Resources
I have tried to give an answer where the definitions are chosen such that they will be compatible with as many fields I could think of. For example one may choose to define the differential to not necessarily be linear, but I have not taken this approach. Most of what I have written is based on various resources that I have listed below, but I emphasize once again that the definitions in these resources may clash with other uses of differential in the literature.
I highly recommend looking at the presentation on "Differentiation in Linear Spaces" by Simovici - especially for the definition of differential. He also has examples in the second part of the presentation. For discussion of terminology and definitions around Fréchet and Gateaux derivatives and variations I have found this appendix on "Differentiation in Abstract Spaces" by Tapia to be very nice (jump to figure 7.1 for a visual summary). For counterexamples of Gateaux differentiable functions that are not Fréchet differentiable see the nice figures in this handout on calculus of variations by Slastikov and Kitavtsev. You can also look at "Introduction of Fréchet and Gateaux Derivative" by Bemardi and Enyari and the section on generalized derivatives in Jahn's book "Introduction to the Theory of Nonlinear Optimization".

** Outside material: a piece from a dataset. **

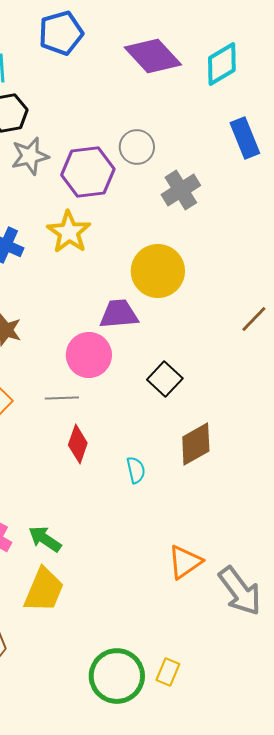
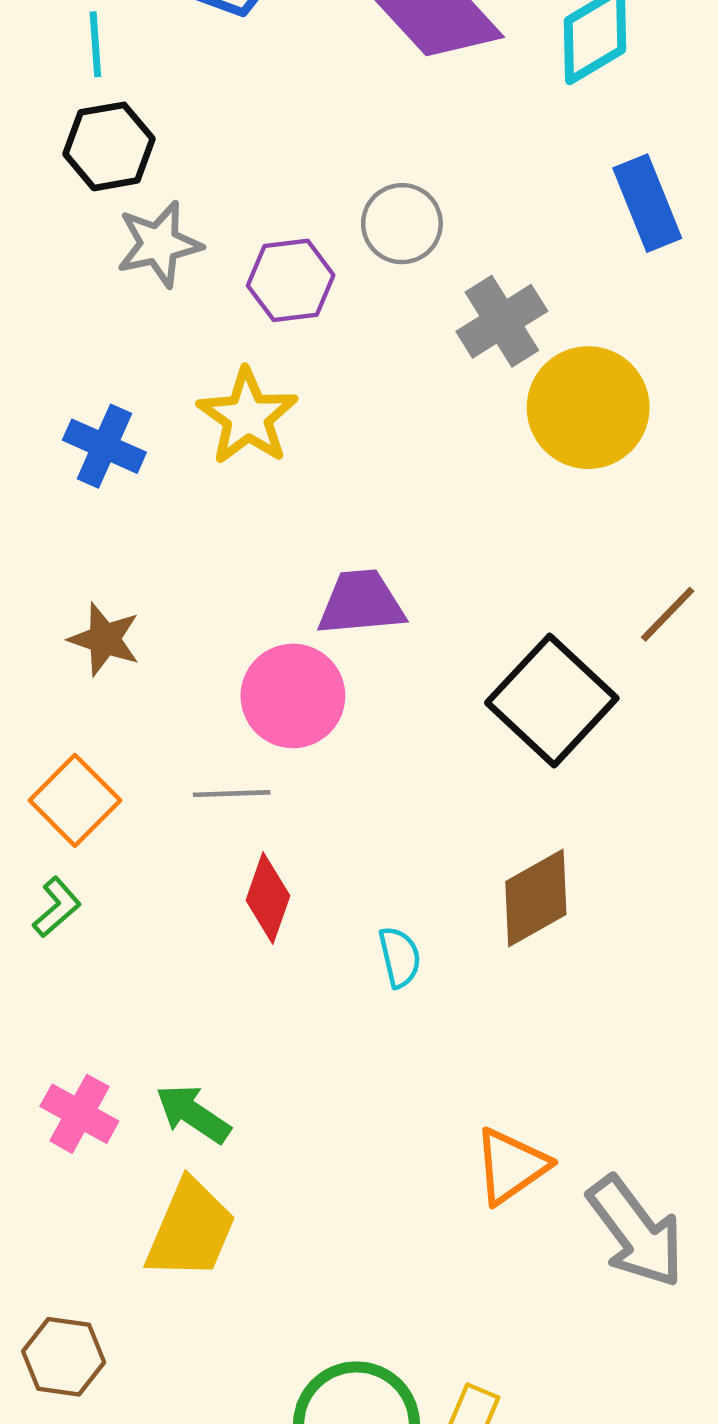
purple hexagon: (88, 172) -> (291, 280), size x0.7
yellow circle: (158, 271) -> (588, 408), moved
black square: (165, 379) -> (552, 700), moved, size x1.6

Total/Fréchet derivative for $f:\mathbb{R}^n\to\mathbb{R}^m$
The (total) derivative of a function $f:\mathbb{R}^n\to\mathbb{R}^m$ at point $x_0\in \mathbb{R}^n$, is defined as the (bounded) linear map $L$ such that
$$\lim_{v\to 0}\frac{\|f(x_0+v)-f(x_0)-L(v)\|}{\|v\|} = 0.$$
If there exists an $L$ satisfying the above, we say that $f$ is differentiable at $x_0$, and one can show that the derivative $L$ is unique (i.e. there is no $L'\ne L$ such that it also satisfies the above).
One typically uses the notation $D_{x_0}f, Df(x_0), d_{x_0}f, df(x_0), f'_{x_0}, f'(x_0)$ instead of $L$. The function-like notation is intentional as will become evident when I define the differential in a subsection below. The above definition of the total derivative is equivalent to there existing a linear map $df(x_0)$ such that
$$f(x_0+v) = f(x_0) + df(x_0)(v) + R(x_0,v), \quad \lim_{v\to 0}\frac{\|R(x,v)\|}{\|v\|} = 0.$$
That is, you can use it in the Taylor expansion.

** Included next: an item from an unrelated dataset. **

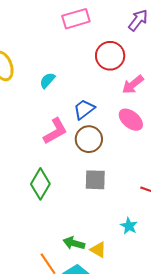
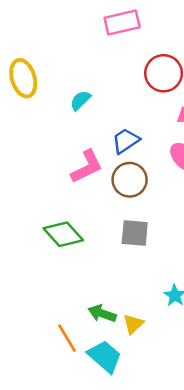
green diamond: (40, 184) -> (63, 234), turned -76
yellow triangle: (98, 250) -> (133, 324), turned 42

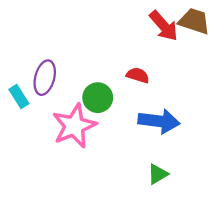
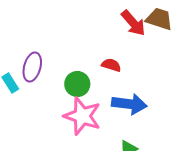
pink star: (74, 126) -> (82, 116), moved, turned -30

Moreover, whenever the total derivative exists it agrees with the directional derivatives
$$Df(x_0)(v) = \partial_v f(x_0) := \lim_{\epsilon\to 0}\frac{f(x_0+\epsilon v)-f(x_0)}{\epsilon}.$$
Note that the directional derivatives existing does not guarantee that the total derivative exists.
The differential
Suppose that the total derivative of $f:\mathbb{R}^n\to\mathbb{R}^m$ exists on a subset $X\subseteq\mathbb{R}^n$. Then you can define the differential (see slide 6 of Simovici's prensentation for this definition) as the function $\delta f : X \times \mathbb{R}^n \to \mathbb{R}^m$ such that $\delta f(x_0; v) = df(x_0)(v)$. Note that the total derivative of $f$ at $x_0$ is a linear map $df(x_0):\mathbb{R}^n\to\mathbb{R}^n$, while the differential is a function of two arguments $\delta f : X \times \mathbb{R}^n \to \mathbb{R}^m$ that is linear in its second argument. For convenience one often reuses the notation of the derivative with an omitted point evaluation argument $df, Df, f'$ for the differential $\delta f$. Then $df =\delta f$, i.e., $df: X\times \mathbb{R}^n\to\mathbb{R}^m$. You can think of this as producing the derivative $df(x_0)$ from the differential $df$ through currying.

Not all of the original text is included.